◆ **Your goal**: Exclude any images and output the remaining records exactly.

(Beginning of Dataset records)

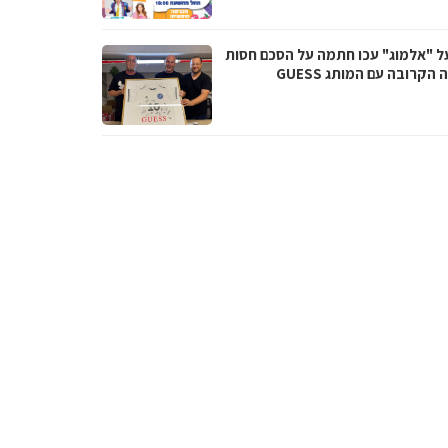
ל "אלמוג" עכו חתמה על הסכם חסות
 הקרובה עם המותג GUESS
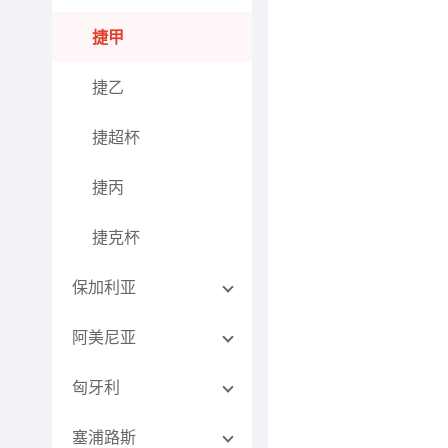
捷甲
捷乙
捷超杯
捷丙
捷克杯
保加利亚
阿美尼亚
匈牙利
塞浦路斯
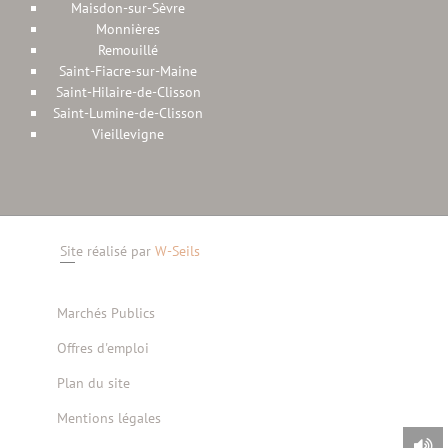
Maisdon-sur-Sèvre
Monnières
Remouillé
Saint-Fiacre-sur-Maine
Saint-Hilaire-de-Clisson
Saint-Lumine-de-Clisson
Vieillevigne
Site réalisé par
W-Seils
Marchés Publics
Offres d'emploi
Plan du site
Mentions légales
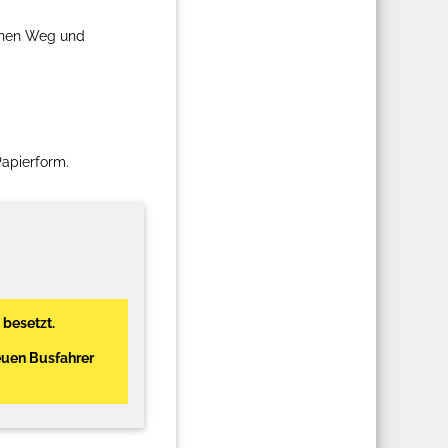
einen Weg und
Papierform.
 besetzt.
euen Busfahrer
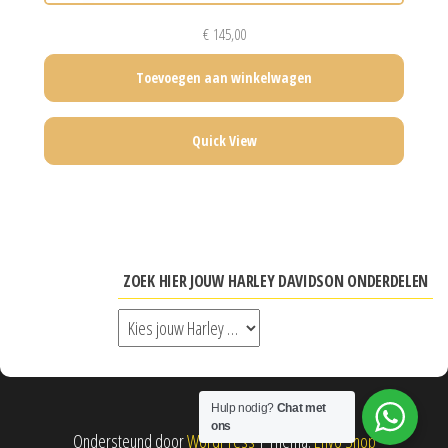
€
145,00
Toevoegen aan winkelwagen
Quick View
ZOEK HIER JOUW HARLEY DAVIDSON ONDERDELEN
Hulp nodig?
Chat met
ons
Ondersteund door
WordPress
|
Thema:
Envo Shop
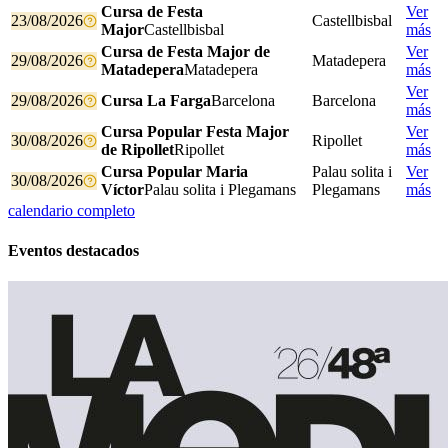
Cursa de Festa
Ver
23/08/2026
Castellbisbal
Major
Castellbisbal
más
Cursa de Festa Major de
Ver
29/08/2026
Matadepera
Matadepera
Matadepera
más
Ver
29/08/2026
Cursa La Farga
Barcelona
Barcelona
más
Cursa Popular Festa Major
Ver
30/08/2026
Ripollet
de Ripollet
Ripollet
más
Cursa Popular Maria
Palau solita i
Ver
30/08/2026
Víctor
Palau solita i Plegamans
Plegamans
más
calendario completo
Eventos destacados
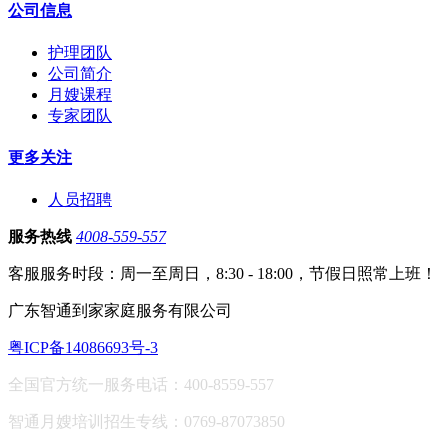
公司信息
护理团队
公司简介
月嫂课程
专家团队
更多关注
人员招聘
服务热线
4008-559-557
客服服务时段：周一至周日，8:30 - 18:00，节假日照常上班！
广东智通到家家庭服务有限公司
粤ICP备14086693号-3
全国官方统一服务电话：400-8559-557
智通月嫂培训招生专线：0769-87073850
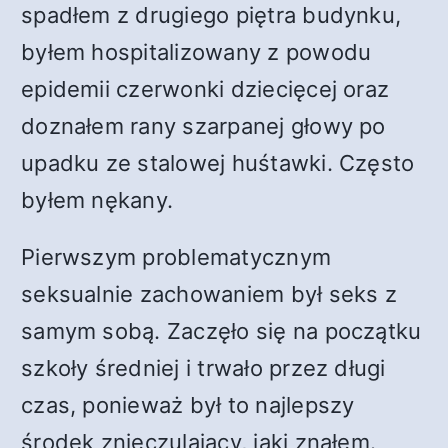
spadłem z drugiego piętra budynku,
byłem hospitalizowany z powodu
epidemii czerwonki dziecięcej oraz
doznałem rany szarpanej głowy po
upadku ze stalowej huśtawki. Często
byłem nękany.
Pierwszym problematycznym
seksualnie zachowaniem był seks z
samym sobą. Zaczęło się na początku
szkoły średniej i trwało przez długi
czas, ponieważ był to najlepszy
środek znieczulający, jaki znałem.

(End of Dataset records)

◆ **Written answer**:
ל "אלמוג" עכו חתמה על הסכם חסות
 הקרובה עם המותג GUESS
捷甲
捷乙
捷超杯
捷丙
捷克杯
保加利亚
阿美尼亚
匈牙利
塞浦路斯
Maisdon-sur-Sèvre
Monnières
Remouillé
Saint-Fiacre-sur-Maine
Saint-Hilaire-de-Clisson
Saint-Lumine-de-Clisson
Vieillevigne
Site réalisé par
W-Seils
Marchés Publics
Offres d'emploi
Plan du site
Mentions légales
einen Weg und
Papierform.
 besetzt.
euen Busfahrer
€
145,00
Toevoegen aan winkelwagen
Quick View
ZOEK HIER JOUW HARLEY DAVIDSON ONDERDELEN
Hulp nodig?
Chat met
ons
Ondersteund door
WordPress
|
Thema:
Envo Shop
Cursa de Festa
Ver
23/08/2026
Castellbisbal
Major
Castellbisbal
más
Cursa de Festa Major de
Ver
29/08/2026
Matadepera
Matadepera
Matadepera
más
Ver
29/08/2026
Cursa La Farga
Barcelona
Barcelona
más
Cursa Popular Festa Major
Ver
30/08/2026
Ripollet
de Ripollet
Ripollet
más
Cursa Popular Maria
Palau solita i
Ver
30/08/2026
Víctor
Palau solita i Plegamans
Plegamans
más
calendario completo
Eventos destacados
公司信息
护理团队
公司简介
月嫂课程
专家团队
更多关注
人员招聘
服务热线
4008-559-557
客服服务时段：周一至周日，8:30 - 18:00，节假日照常上班！
广东智通到家家庭服务有限公司
粤ICP备14086693号-3
全国官方统一服务电话：400-8559-557
智通月嫂培训招生专线：0769-87073850
spadłem z drugiego piętra budynku,
byłem hospitalizowany z powodu
epidemii czerwonki dziecięcej oraz
doznałem rany szarpanej głowy po
upadku ze stalowej huśtawki. Często
byłem nękany.
Pierwszym problematycznym
seksualnie zachowaniem był seks z
samym sobą. Zaczęło się na początku
szkoły średniej i trwało przez długi
czas, ponieważ był to najlepszy
środek znieczulający, jaki znałem.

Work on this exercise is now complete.